How to complete this task ▸ Determine the number of lines in the following entries that hold the word "pasform". Give only that number.

Data ▸

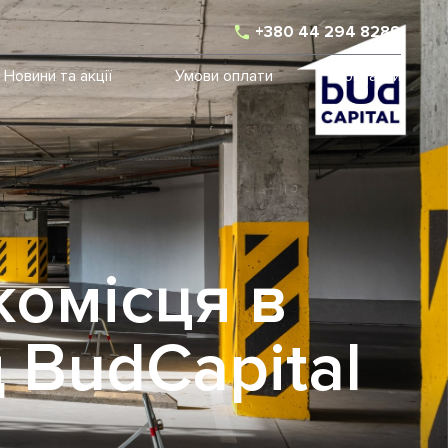
+380 44 294 8289
Новини та акції
Умови оплати
Контакти
комісця в
 BudCapital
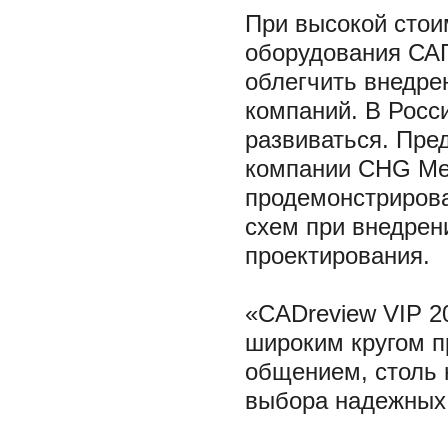
При высокой стои
оборудования САП
облегчить внедре
компаний. В Росс
развиваться. Пре
компании CHG Mer
продемонстриров
схем при внедрен
проектирования.
«CADreview VIP 2
широким кругом 
общением, столь 
выбора надежных 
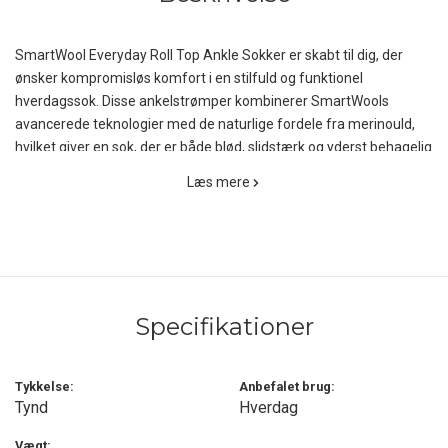
SmartWool Everyday Roll Top Ankle Sokker er skabt til dig, der
ønsker kompromisløs komfort i en stilfuld og funktionel
hverdagssok. Disse ankelstrømper kombinerer SmartWools
avancerede teknologier med de naturlige fordele fra merinould,
hvilket giver en sok, der er både blød, slidstærk og yderst behagelig
at have på - hele dagen.
Læs mere
Med et indhold på 61% merinould, 38% nylon og 1% elastan
tilbyder sokkerne en perfekt balance mellem varme, åndbarhed
og elasticitet. Merinoulden regulerer naturligt temperaturen, leder
fugt væk fra huden og modvirker lugt, hvilket gør dem ideelle til
både hverdagsbrug og lettere aktiviteter. Nylonforstærkninger
Specifikationer
sikrer holdbarhed, mens elastanen giver en fleksibel og tæt
pasform, der holder vask efter vask.
Tykkelse:
Anbefalet brug:
Den innovative Virtually Seamless tå eliminerer generende
Tynd
Hverdag
sømme og giver en glat og komfortabel pasform i skoene, hvilket
reducerer risikoen for irritation og vabler. Samtidig sørger den lette
Vægt:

Result below ▸ 2